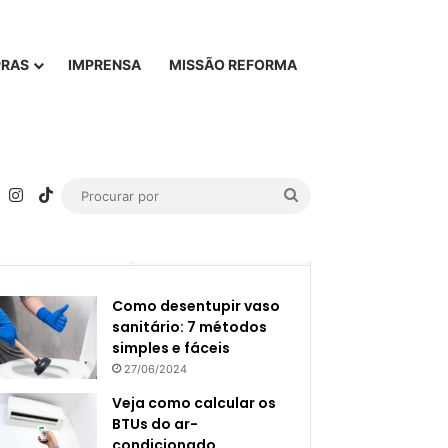
PRAS
IMPRENSA
MISSÃO REFORMA
rest
YouTube
Instagram
TikTok
Procurar
por
Popular
Recente
Como desentupir vaso
sanitário: 7 métodos
simples e fáceis
27/06/2024
Veja como calcular os
BTUs do ar-
condicionado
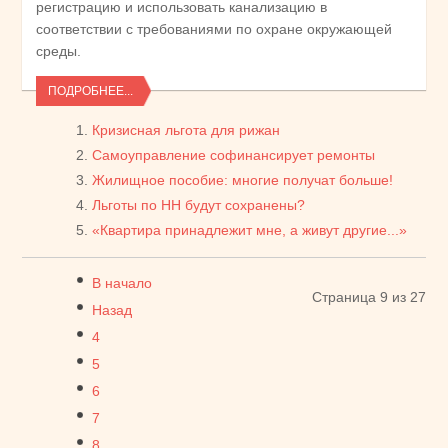
регистрацию и использовать канализацию в
соответствии с требованиями по охране окружающей
среды.
ПОДРОБНЕЕ...
Кризисная льгота для рижан
Самоуправление софинансирует ремонты
Жилищное пособие: многие получат больше!
Льготы по НН будут сохранены?
«Квартира принадлежит мне, а живут другие...»
В начало
Страница 9 из 27
Назад
4
5
6
7
8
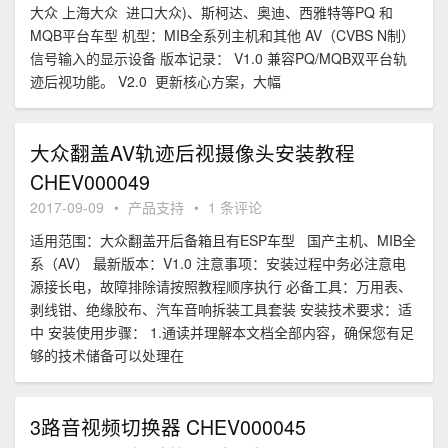
大众 上海大众 进口大众)、斯柯达、奥迪、西雅特等PQ 和
MQB平台车型 机型：MIB全系列主机和其他 AV（CVBS N制）
信号输入的显示设备 版本记录： V1.0 兼容PQ/MQB双平台轨
迹后视功能。 V2.0 更新核心方案，大幅
大众翻盖AV轨迹后视摄像头安装教程
CHEV000049
2017-09-09
•
产品支持
•
1 条评论
适用范围：大众翻盖开后备箱且有ESP车型 国产主机、MIB全
系（AV） 最新版本：V1.0 注意事项：安装过程中务必注意电
源接长电，故障排除请按照教程顺序执行 必备工具：万用表、
剥线钳、绝缘胶布、汽车音响拆装工具套装 安装技术要求：适
中 安装使用步骤： 1.通读并理解本文档全部内容，确保您有足
够的技术储备可以处理在
3路音视频切换器 CHEV000045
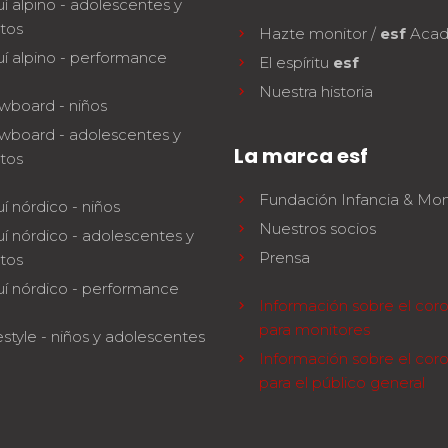
í alpino - adolescentes y
tos
Hazte monitor /
esf
Aca
í alpino - performance
El espíritu
esf
Nuestra historia
wboard - niños
wboard - adolescentes y
La marca esf
tos
Fundación Infancia & Mo
í nórdico - niños
Nuestros socios
í nórdico - adolescentes y
Prensa
tos
uí nórdico - performance
Información sobre el coro
para monitores
style - niños y adolescentes
Información sobre el coro
para el público general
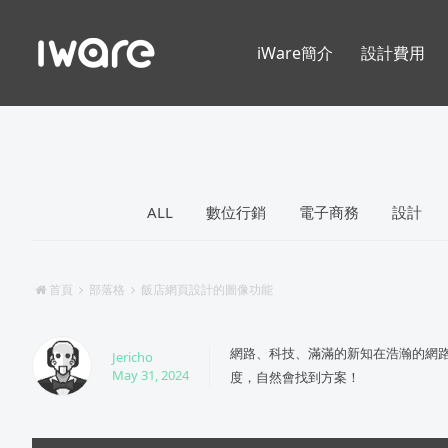
iWare簡介
設計費用
ALL
數位行銷
電子商務
設計
首頁
部落格
飯店網頁設計的圖像功能
網路、科技、滿滿的新知在浩瀚的網
Jericho
May 31, 2024
度，自然會找到方案！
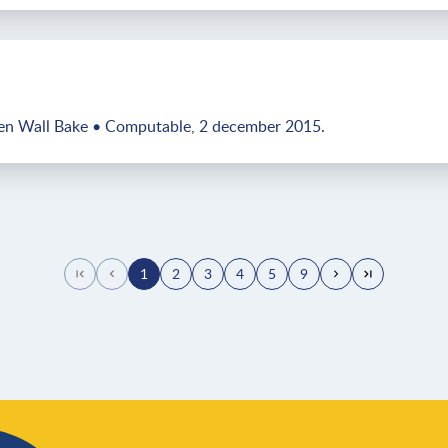
en Wall Bake • Computable, 2 december 2015.
1
2
3
4
5
9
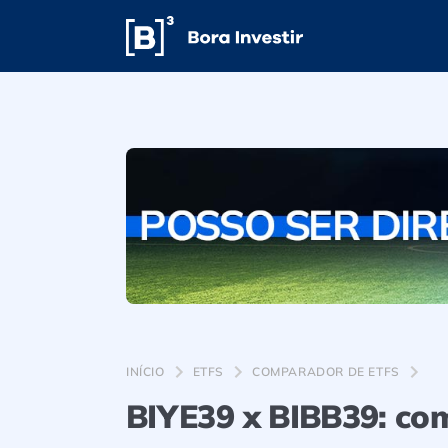
INÍCIO
ETFS
COMPARADOR DE ETFS
BIYE39 x BIBB39: co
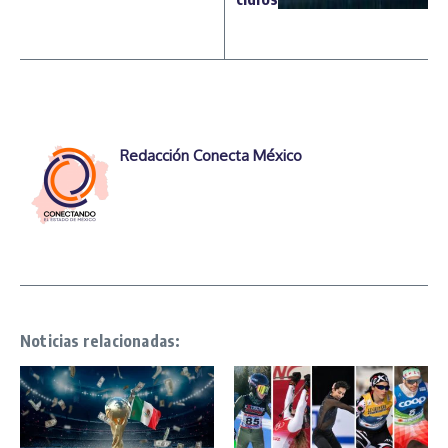
Redacción Conecta México
Noticias relacionadas:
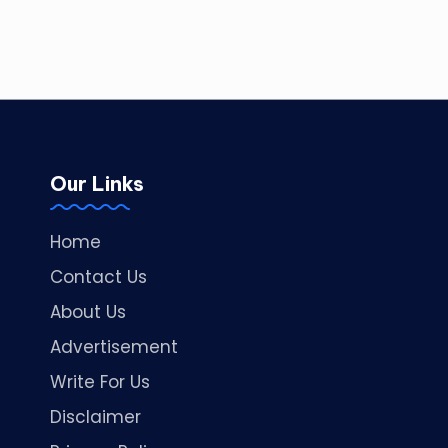
Our Links
Home
Contact Us
About Us
Advertisement
Write For Us
Disclaimer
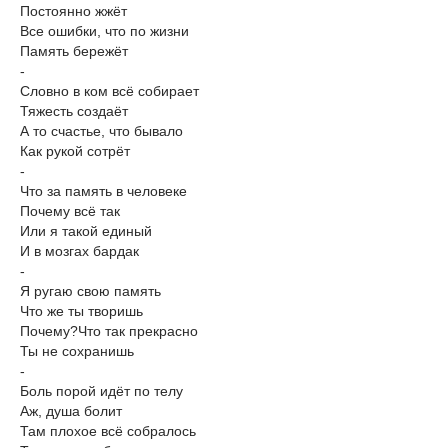
Постоянно жжёт
Все ошибки, что по жизни
Память бережёт
-
Словно в ком всё собирает
Тяжесть создаёт
А то счастье, что бывало
Как рукой сотрёт
-
Что за память в человеке
Почему всё так
Или я такой единый
И в мозгах бардак
-
Я ругаю свою память
Что же ты творишь
Почему?Что так прекрасно
Ты не сохранишь
-
Боль порой идёт по телу
Аж, душа болит
Там плохое всё собралось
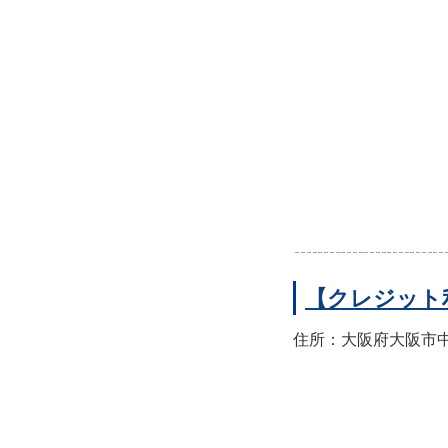
【クレジット
住所：大阪府大阪市中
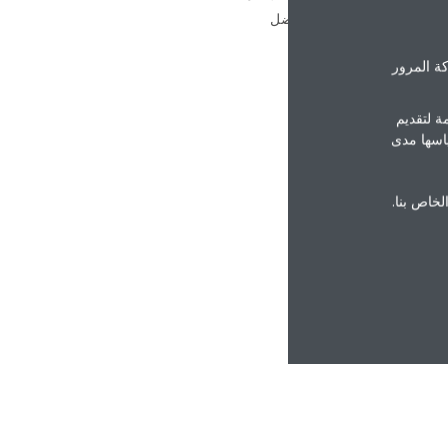
 والمنسقة، ونقدم بحماس أفضل
ة المرور
ة لتقديم
ياسها مدى
الخاص بنا.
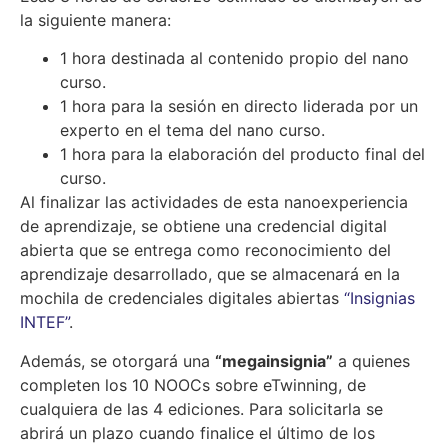
la siguiente manera:
1 hora destinada al contenido propio del nano
curso.
1 hora para la sesión en directo liderada por un
experto en el tema del nano curso.
1 hora para la elaboración del producto final del
curso.
Al finalizar las actividades de esta nanoexperiencia
de aprendizaje, se obtiene una credencial digital
abierta que se entrega como reconocimiento del
aprendizaje desarrollado, que se almacenará en la
mochila de credenciales digitales abiertas
“Insignias
INTEF”
.
Además, se otorgará una
“megainsignia”
a quienes
completen los 10 NOOCs sobre eTwinning, de
cualquiera de las 4 ediciones. Para solicitarla se
abrirá un plazo cuando finalice el último de los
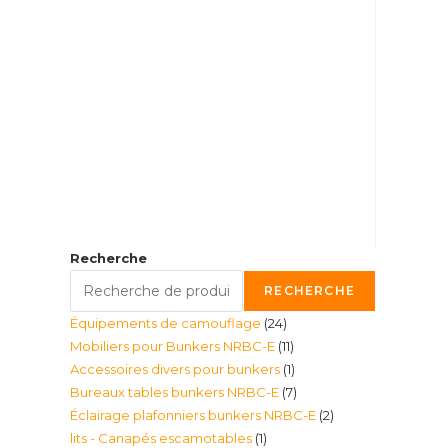
Recherche
RECHERCHE
24
Équipements de camouflage
24
11
Mobiliers pour Bunkers NRBC-E
11
produits
1
Accessoires divers pour bunkers
1
produits
7
Bureaux tables bunkers NRBC-E
7
produit
2
Éclairage plafonniers bunkers NRBC-E
2
produits
1
lits - Canapés escamotables
1
produits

--------------------------------------------------

Activity —
Your answer must be an exact repeat of all the records, minus the pictures.

Response to this exercise —
PRAS
IMPRENSA
MISSÃO REFORMA
rest
YouTube
Instagram
TikTok
Procurar
por
Popular
Recente
Como desentupir vaso
sanitário: 7 métodos
simples e fáceis
27/06/2024
Veja como calcular os
BTUs do ar-
condicionado
регистрацию и использовать канализацию в
соответствии с требованиями по охране окружающей
среды.
ПОДРОБНЕЕ...
Кризисная льгота для рижан
Самоуправление софинансирует ремонты
Жилищное пособие: многие получат больше!
Льготы по НН будут сохранены?
«Квартира принадлежит мне, а живут другие...»
В начало
Страница 9 из 27
Назад
4
5
6
7
8
大众 上海大众 进口大众)、斯柯达、奥迪、西雅特等PQ 和
MQB平台车型 机型：MIB全系列主机和其他 AV（CVBS N制）
信号输入的显示设备 版本记录： V1.0 兼容PQ/MQB双平台轨
迹后视功能。 V2.0 更新核心方案，大幅
大众翻盖AV轨迹后视摄像头安装教程
CHEV000049
2017-09-09
•
产品支持
•
1 条评论
适用范围：大众翻盖开后备箱且有ESP车型 国产主机、MIB全
系（AV） 最新版本：V1.0 注意事项：安装过程中务必注意电
源接长电，故障排除请按照教程顺序执行 必备工具：万用表、
剥线钳、绝缘胶布、汽车音响拆装工具套装 安装技术要求：适
中 安装使用步骤： 1.通读并理解本文档全部内容，确保您有足
够的技术储备可以处理在
3路音视频切换器 CHEV000045
í alpino - adolescentes y
tos
Hazte monitor /
esf
Aca
í alpino - performance
El espíritu
esf
Nuestra historia
wboard - niños
wboard - adolescentes y
La marca esf
tos
Fundación Infancia & Mo
í nórdico - niños
Nuestros socios
í nórdico - adolescentes y
Prensa
tos
uí nórdico - performance
Información sobre el coro
para monitores
style - niños y adolescentes
Información sobre el coro
para el público general
iWare簡介
設計費用
ALL
數位行銷
電子商務
設計
首頁
部落格
飯店網頁設計的圖像功能
網路、科技、滿滿的新知在浩瀚的網
Jericho
May 31, 2024
度，自然會找到方案！
en Wall Bake • Computable, 2 december 2015.
1
2
3
4
5
9
INÍCIO
ETFS
COMPARADOR DE ETFS
BIYE39 x BIBB39: co
Redacción Conecta México
Noticias relacionadas:
Our Links
Home
Contact Us
About Us
Advertisement
Write For Us
Disclaimer
Постоянно жжёт
Все ошибки, что по жизни
Память бережёт
-
Словно в ком всё собирает
Тяжесть создаёт
А то счастье, что бывало
Как рукой сотрёт
-
Что за память в человеке
Почему всё так
Или я такой единый
И в мозгах бардак
-
Я ругаю свою память
Что же ты творишь
Почему?Что так прекрасно
Ты не сохранишь
-
Боль порой идёт по телу
Аж, душа болит
Там плохое всё собралось
【クレジット
住所：大阪府大阪市中
 والمنسقة، ونقدم بحماس أفضل
ة المرور
ة لتقديم
ياسها مدى
الخاص بنا.
la siguiente manera:
1 hora destinada al contenido propio del nano
curso.
1 hora para la sesión en directo liderada por un
experto en el tema del nano curso.
1 hora para la elaboración del producto final del
curso.
Al finalizar las actividades de esta nanoexperiencia
de aprendizaje, se obtiene una credencial digital
abierta que se entrega como reconocimiento del
aprendizaje desarrollado, que se almacenará en la
mochila de credenciales digitales abiertas
“Insignias
INTEF”
.
Además, se otorgará una
“megainsignia”
a quienes
completen los 10 NOOCs sobre eTwinning, de
cualquiera de las 4 ediciones. Para solicitarla se
abrirá un plazo cuando finalice el último de los
Recherche
RECHERCHE
24
Équipements de camouflage
24
11
Mobiliers pour Bunkers NRBC-E
11
produits
1
Accessoires divers pour bunkers
1
produits
7
Bureaux tables bunkers NRBC-E
7
produit
2
Éclairage plafonniers bunkers NRBC-E
2
produits
1
lits - Canapés escamotables
1
produits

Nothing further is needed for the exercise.